Of the 61 directors of the 56 films playing across four competition categories, 42% were women; 39%, people of color; and 23%, people who identify as LGBTQ.

Filmmaker Minhal Baig’s Hala premiered this year, about a Muslim teen torn between two cultural identities. Some other movies with diverse casting and story lines that we saw and loved were Joe Talbot’s The Last Black Man in San Francisco and Pippa Bianco’s Share. The representation in these movies is extremely important to the political culture we are living in today. We also saw many films that were by women and about women, including Late Night, written by Mindy Kaling and directed by Nisha Ganatra, and Animals, written by Emma Jane Unsworth and directed by Sophie Hyde. Finally, The Nightingale, Jennifer Kent’s follow-up to The Babadook, was incredibly upsetting as it explored themes of sexual assault and racism in the context of Britain’s colonization of Tasmania.

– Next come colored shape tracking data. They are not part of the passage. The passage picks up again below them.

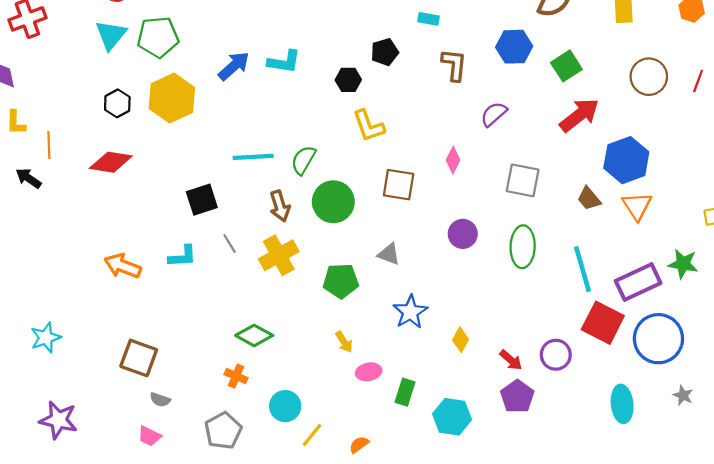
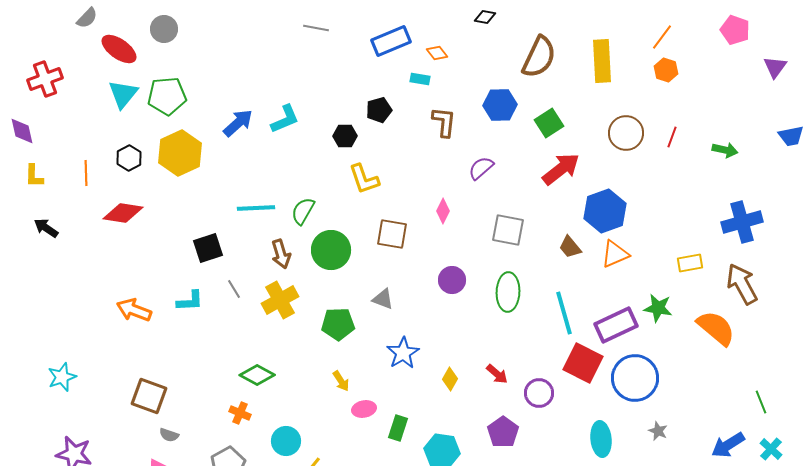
cyan L-shape: (284, 62) -> (285, 119), turned -32
orange line: (49, 145) -> (86, 173), moved
orange triangle: (637, 206) -> (615, 254), turned 40
red arrow: (511, 360) -> (497, 374), moved

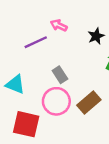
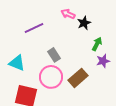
pink arrow: (59, 25) -> (68, 14), moved

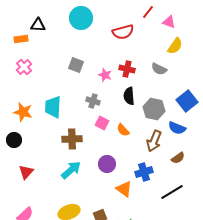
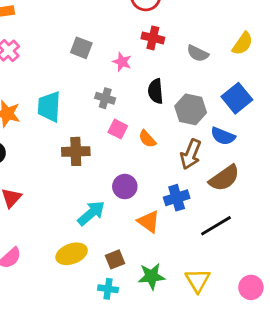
yellow semicircle: (175, 46) -> (243, 44), moved
red cross: (127, 69) -> (153, 38), moved
brown semicircle: (178, 158) -> (224, 178), size x1.6
cyan arrow: (71, 170) -> (91, 213), moved

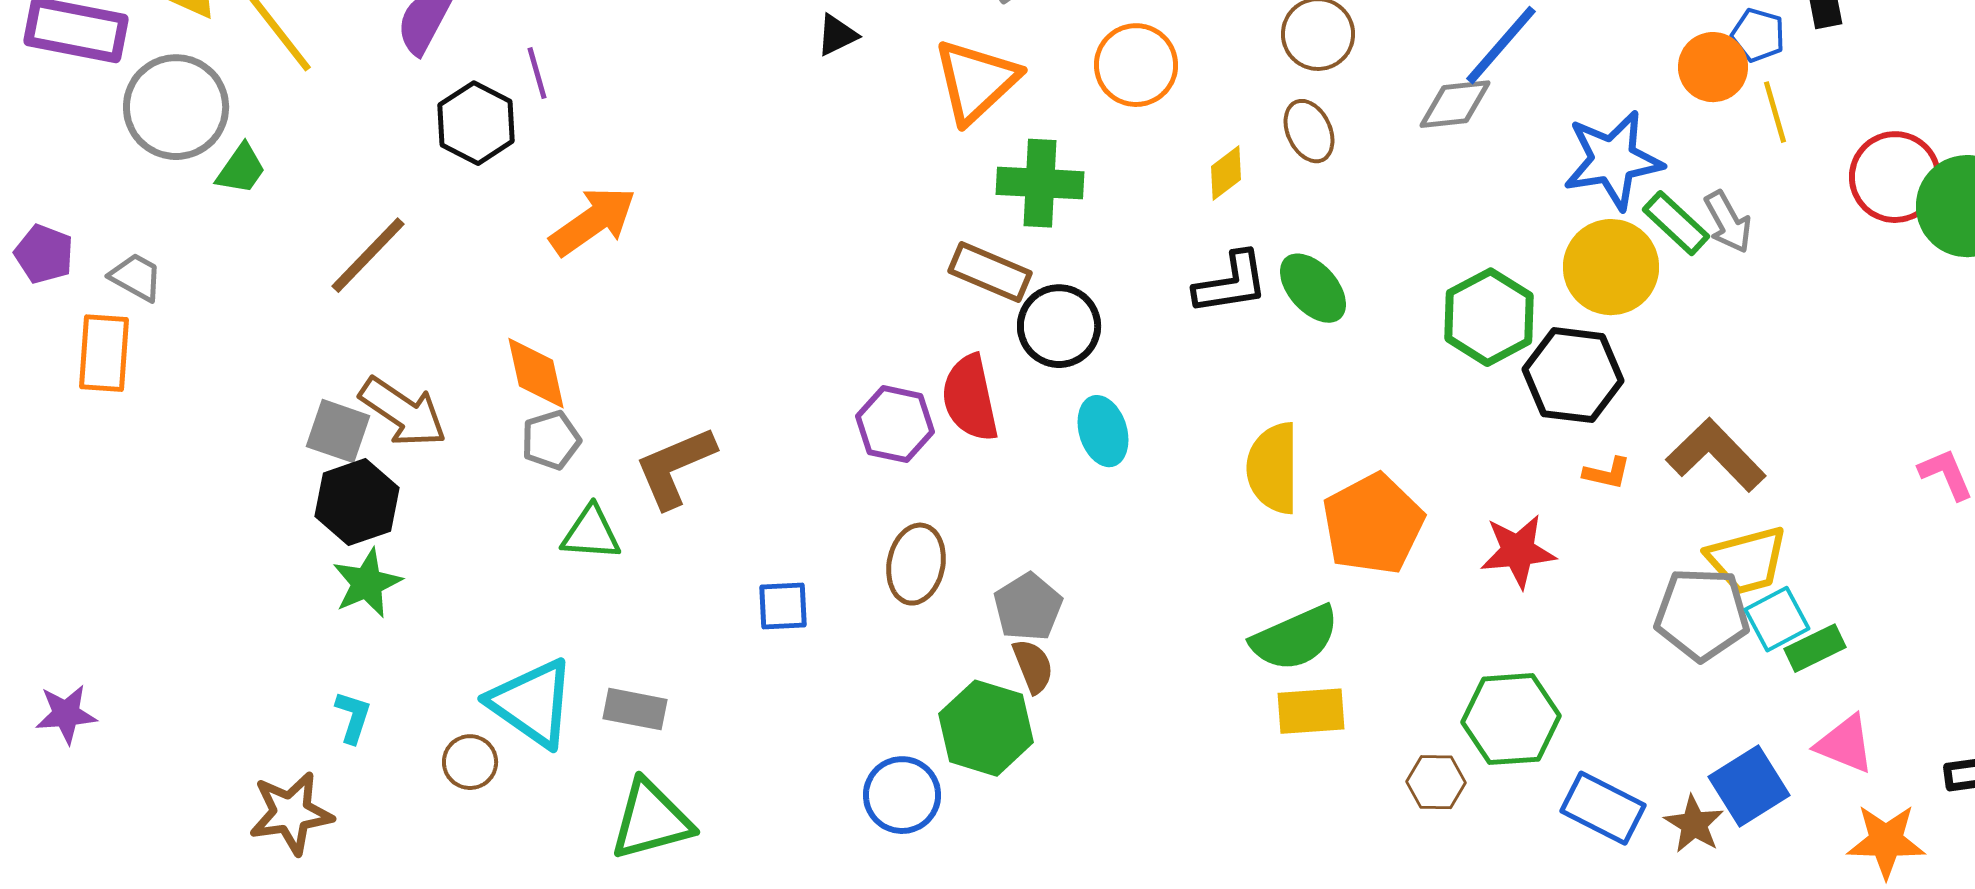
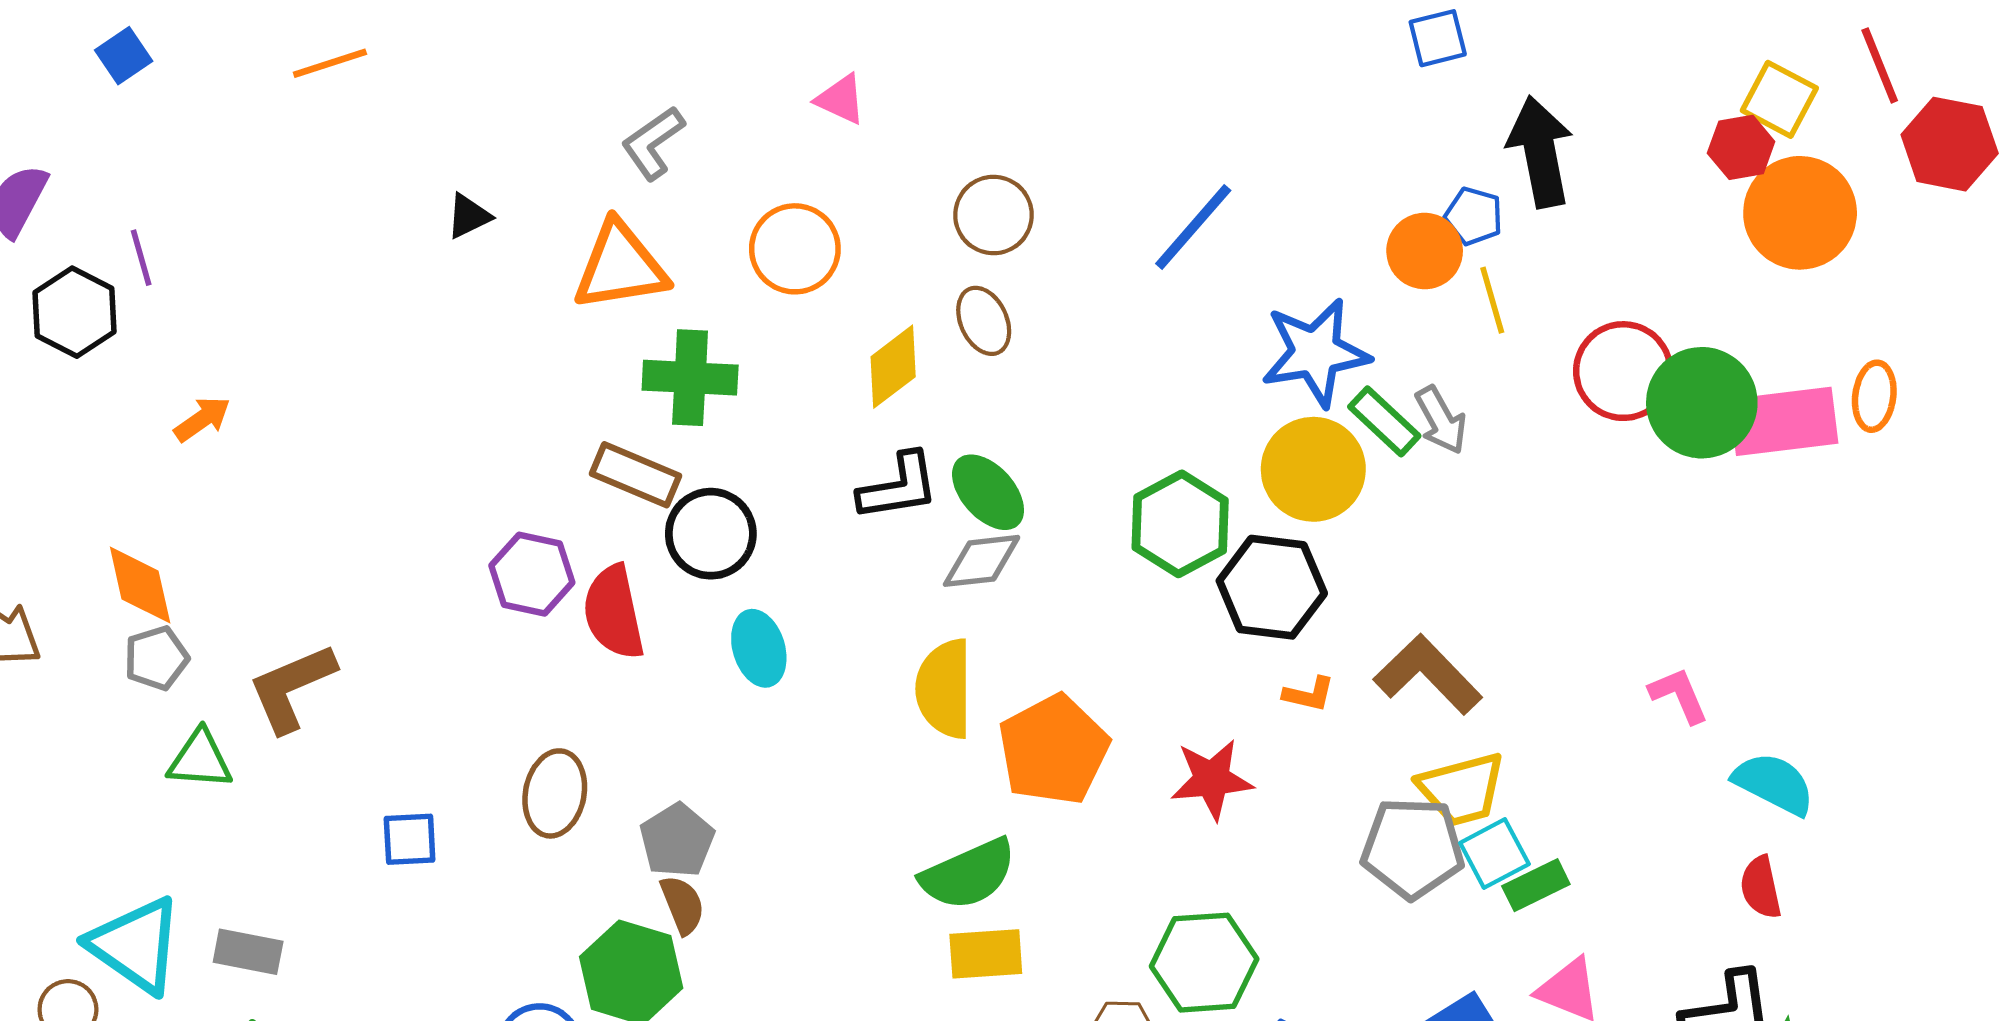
orange triangle: (976, 81) -> (620, 266), turned 34
gray diamond: (1455, 104) -> (981, 561), moved
yellow diamond: (1226, 173) -> (893, 367), size x1.4
orange arrow: (593, 221) -> (202, 419), size x0.6
purple hexagon: (895, 424) -> (532, 574), moved

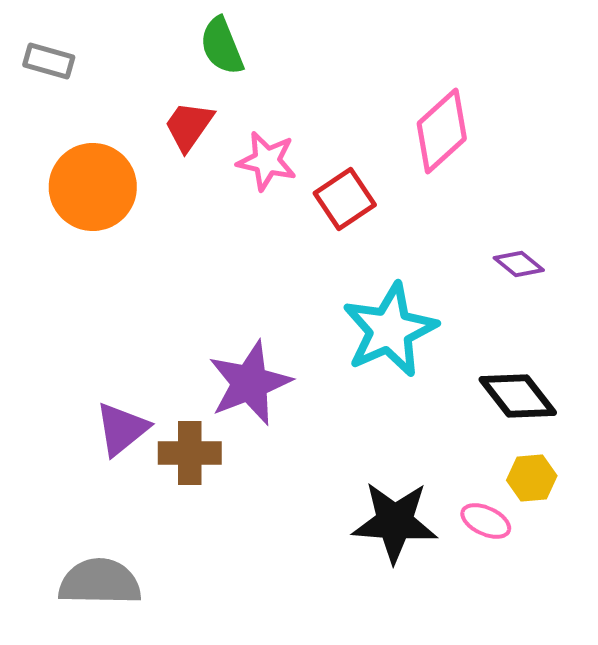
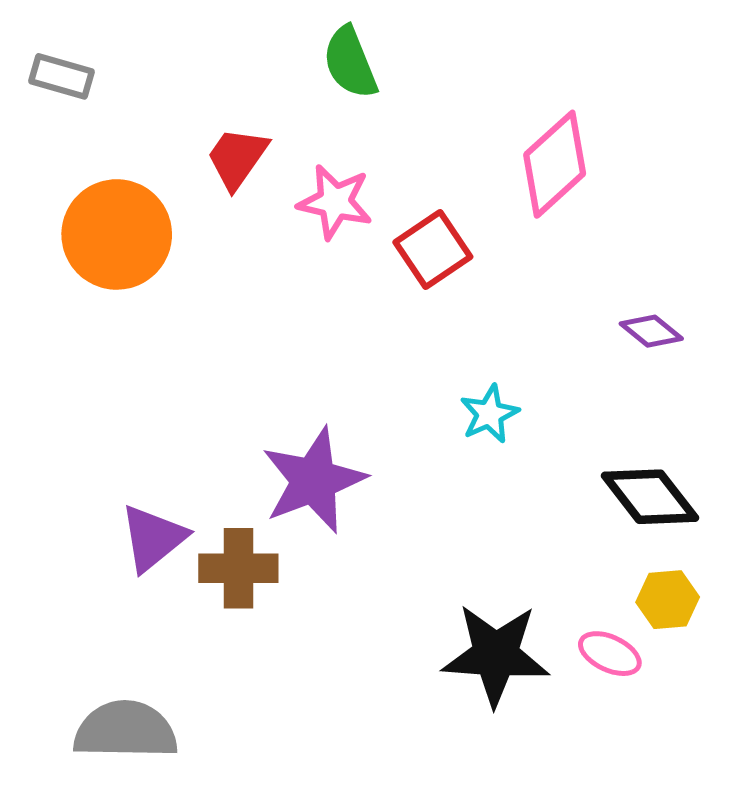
green semicircle: (222, 46) -> (350, 63), moved
cyan star: (390, 330) -> (489, 414), size x0.5

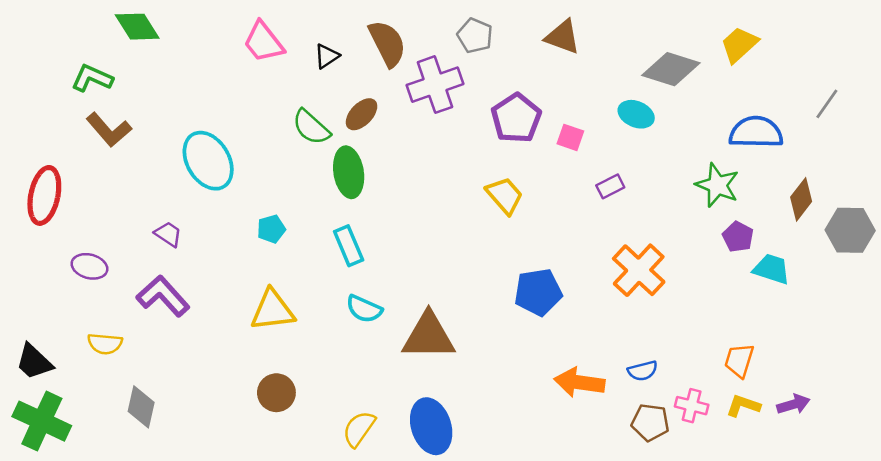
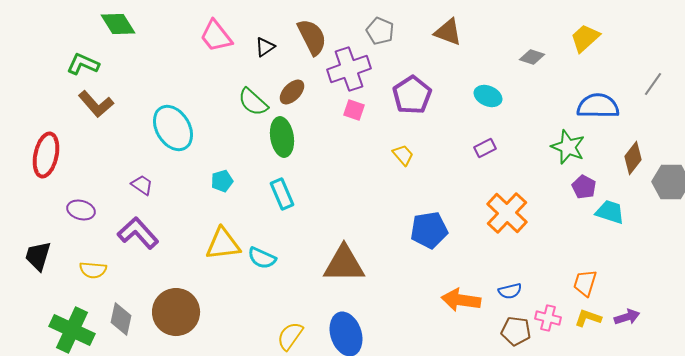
gray diamond: (671, 69) -> (532, 57), size x0.6
cyan ellipse: (636, 114) -> (488, 96), moved
pink square: (570, 137) -> (354, 110), moved
yellow trapezoid: (505, 195) -> (403, 155), size x0.7
cyan semicircle: (364, 309) -> (262, 258), moved
black trapezoid: (34, 362) -> (38, 256), moved, turned 64
brown circle: (276, 393) -> (176, 312), moved, size x1.6
green cross: (42, 421) -> (72, 330), moved

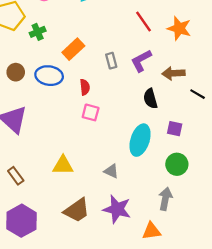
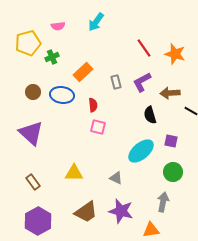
cyan ellipse: (140, 140) -> (141, 151), turned 32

Animals COURTESY OF SUNDANCE


 

Any Aspect Ratio Goes

For the past few years everywhere you looked, from Sundance premieres to hip music videos, a square aspect ratio was featured. To be perfectly honest, it was getting tiresome as a trend where people were copying each other to try and look vintage. Fortunately, things are changing and people are embracing aspect ratios of every shape and size. We saw everything from square to widescreen representation and even the use of upright iPhone footage in films like Jawline, Midnight Traveler and Share. Rather than making rules and sticking to them, filmmakers are embracing more options. That’s bad news for projectionists who have to pay more attention to their screen size, but better for everyone else.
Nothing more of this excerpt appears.